Based on a short story by the director's brother, Jonathan Nolan, MEMENTO is an incredibly original film that is so wonderfully puzzling and eerily ambiguous that it will surely warrant repeated viewings.


Customer Reviews

Momento5
This was the film that made me realise how much I love movies. But, I once saw a version of this movie in chronological order and it wrecked it. The brilliance is in the backwards storytelling.

Intruiging5
Some films have an intriguing premise but don't deliver on it. Christopher Nolan's Memento delivers in spades!

The story of a man searching for his wife's killer but unable to retain any short term memories is obviously intriguing.
Nolan adds twists by telling the story in reverse and having our "hero" aid his memory with tatoos and instant photos.

By the end of the film the viewer's head is spinning and we don't know what to make of the previous 90 minutes. Thank God for rewind buttons on DVD remotes!
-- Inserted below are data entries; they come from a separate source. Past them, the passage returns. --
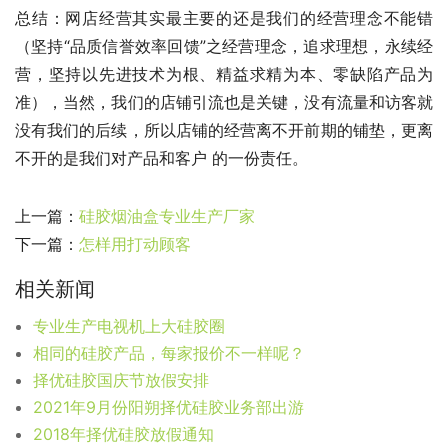
总结：网店经营其实最主要的还是我们的经营理念不能错
（坚持“品质信誉效率回馈”之经营理念，追求理想，永续经
营，坚持以先进技术为根、精益求精为本、零缺陷产品为
准），当然，我们的店铺引流也是关键，没有流量和访客就
没有我们的后续，所以店铺的经营离不开前期的铺垫，更离
不开的是我们对产品和客户 的一份责任。             
上一篇：
硅胶烟油盒专业生产厂家
下一篇：
怎样用打动顾客
相关新闻
专业生产电视机上大硅胶圈
相同的硅胶产品，每家报价不一样呢？
择优硅胶国庆节放假安排
2021年9月份阳朔择优硅胶业务部出游
2018年择优硅胶放假通知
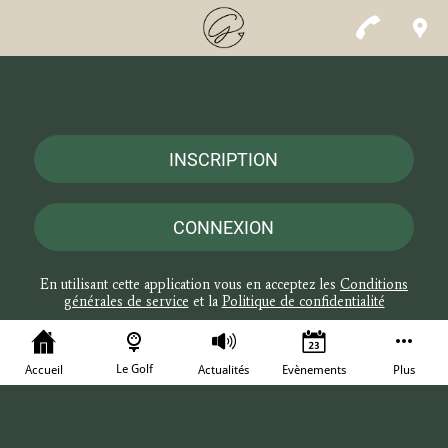
INSCRIPTION
CONNEXION
En utilisant cette application vous en acceptez les
Conditions
générales de service
et la
Politique de confidentialité
Le Golf
Accueil
Actualités
Evènements
Plus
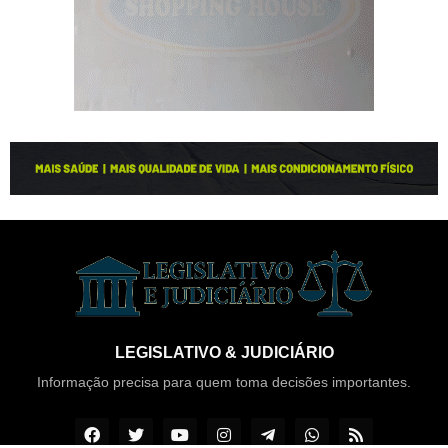
LEGISLATIVO & JUDICIÁRIO
Informação precisa para quem toma decisões importantes.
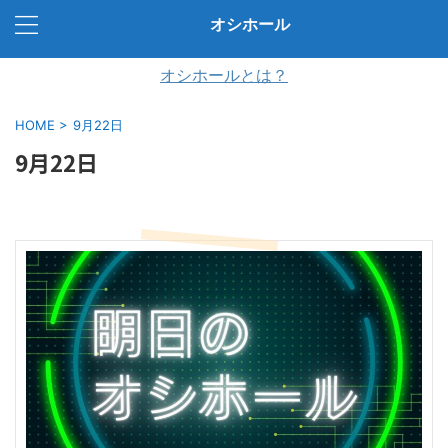
オシホール
オシホールとは？
HOME
>
9月22日
9月22日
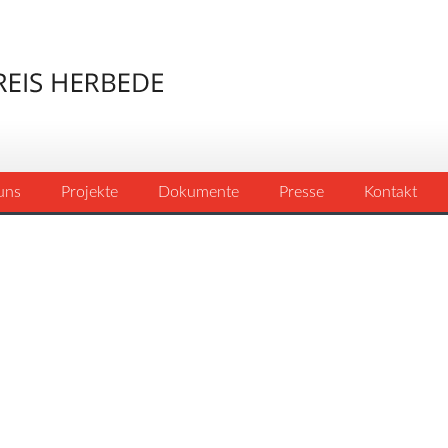
uns
Projekte
Dokumente
Presse
Kontakt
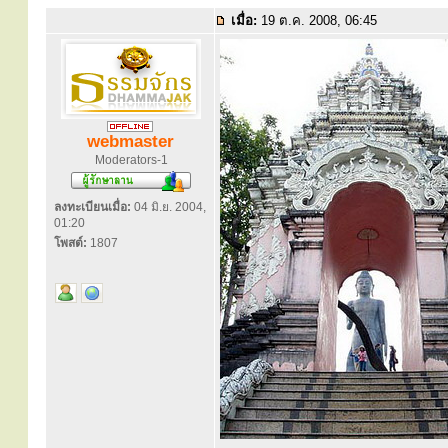
เมื่อ:
19 ต.ค. 2008, 06:45
webmaster
Moderators-1
ลงทะเบียนเมื่อ:
04 มิ.ย. 2004,
01:20
โพสต์:
1807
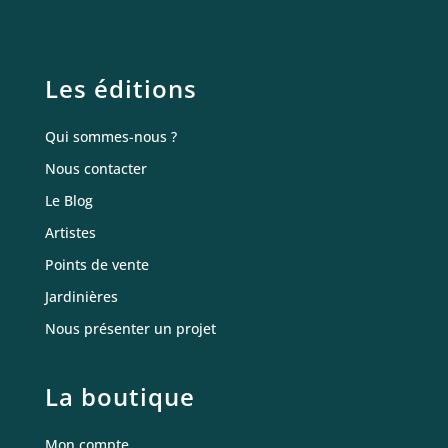
Les éditions
Qui sommes-nous ?
Nous contacter
Le Blog
Artistes
Points de vente
Jardinières
Nous présenter un projet
La boutique
Mon compte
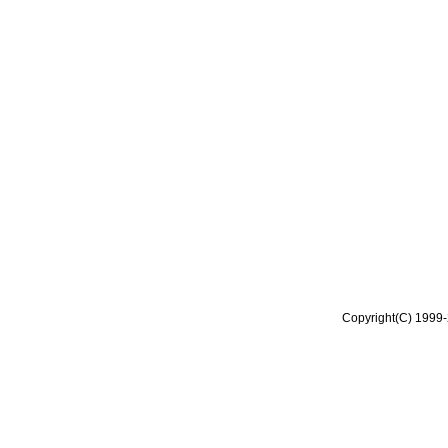
Copyright(C) 1999-2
The film is about memory. Nolan brilliantly plays with the viewer's own memory. At first we feel sympathy for Leonard, trying to piece together enough information from his disabled memory to get revenge on his wife's murderer.
At the conclusion we realise that in the course of the film we may have played tricks on our own memories. Were the assumptions we made in following the story completely wrong? Were our sympathies misplaced?

A lot of the film hangs on the performance of Guy Pearce in the main character and he is brilliant. Carrie Anne Moss and Joe Pantoliano are also excellent in the main supporting roles.

Quite simply, one of the best films of the last ten years. You have to watch it!

A bit something and nothing!3
I can't say that I hated or loved this film just something in between.

The storyline in itself is actually quite gripping and there are some clever aspects which make you think. All in all when it came to the end though I thought it was a bit disappointing. It seemed to lack the spark of a well executed production.

If you can cope with the fact that it's very disjointed by starting at the end and then jumping to the beginning continuously (You'll see what I mean if you hire it), and you have a couple of hours to kill, then by all means hire it. I wouldn't expect a masterpiece however!